Long ago (Jan. 29) I called out amateurs who believe their own (faulty, incomplete, speculative) medical advice to be superior to professional consensus.
Now another voice (Phil Neiman, Dec. 8) is dispensing crackpot quackery, and hoping that a (flawed) COVID misinformation bill fails, so that “free speech” will rule. Let’s first recognize that this is not the constitutional “free speech” that this author hangs his memescapery onto. He thus employs a deception that is sly, sneaky, but common among conservatives. It’s also pretty doggone desperate.
Franklin, Adams, Jefferson were anything but capricious in their intent. Constitutionally enshrined free speech is not intended to enable liars and dishonest actors. It is meant to allow citizens to provide their candid feedback to the government, and for the government to take appropriate action. To believe our founders meant for it to endorse misinformation, or a speculative unprofessional fringe, is to enable ignorance/evil. People who believe that approach will culturally/socially undermine truth, justice and the American Way. (Or, “…a better tomorrow…”)

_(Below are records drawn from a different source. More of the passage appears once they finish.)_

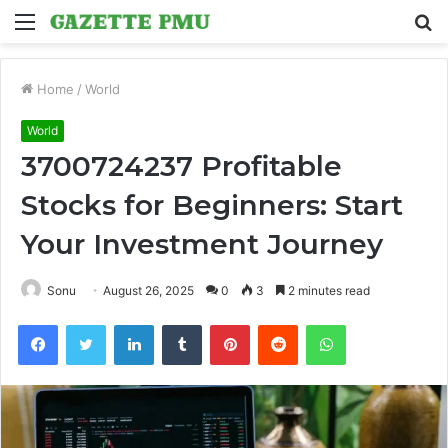
Menu
S
fo
Home
/
World
World
3700724237 Profitable
Stocks for Beginners: Start
Your Investment Journey
Sonu
August 26, 2025
0
3
2 minutes read
Facebook
Twitter
LinkedIn
Tumblr
Pinterest
Reddit
WhatsApp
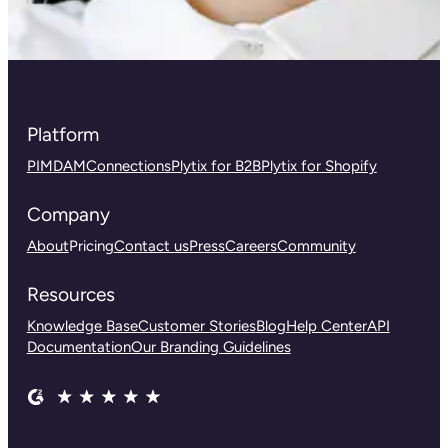
Platform
PIM
DAM
Connections
Plytix for B2B
Plytix for Shopify
Company
About
Pricing
Contact us
Press
Careers
Community
Resources
Knowledge Base
Customer Stories
Blog
Help Center
API
Documentation
Our Branding Guidelines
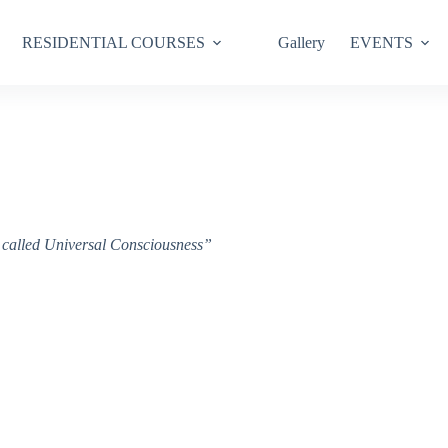
RESIDENTIAL COURSES
Gallery
EVENTS
ce called Universal Consciousness”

Pandemics and epidemics are deadly.
As a national security issue our defenses against them are formulated as we would against our enemies in warfare. We weigh the costs and benefits, decide on appropriate actions, and defend citizens accordingly.
Yet, the author of the Dec. 8 opinion is right on one count: “Giving the government the ability to control speech from the medical community” would be an error.
Fortunately, the medical community has already spoken, and quite clearly: They are literally ALL on the side of COVID precaution.
And don’t worry: The community of health care providers already has numerous associations like the American Medical Association that self-regulate. The AMA can revoke medical credentials. In November 2021, they instituted a policy to combat disinformation by health care professionals. The policy includes study of the mis/disinformation and development of strategies against it.
Strategy and tactics, like any soldier might formulate: to understand, preclude and manage threats.
The (flawed) bill that irks the author of the Dec. 8 opinion attempts to enshrine the judgement of multiple professional communities who express frustration over the misinformation sphere that undoes their defensive and preventive work. Progressive for sure. Overreach: likely.
Still, I ask the Dec. 8 author to perform a full review of the prevailing guidance from the AMA, National Nurses United, CTSE.org, or literally any professional health care organization — the voice of the medical community — before he, an individual without credential, considers his own knowledge superior, whole, complete and authoritative.
Of course, predictably, it’s likely he’ll then migrate to “it’s a corrupt system” or cite some fringe of tribal exception mongers as authoritative.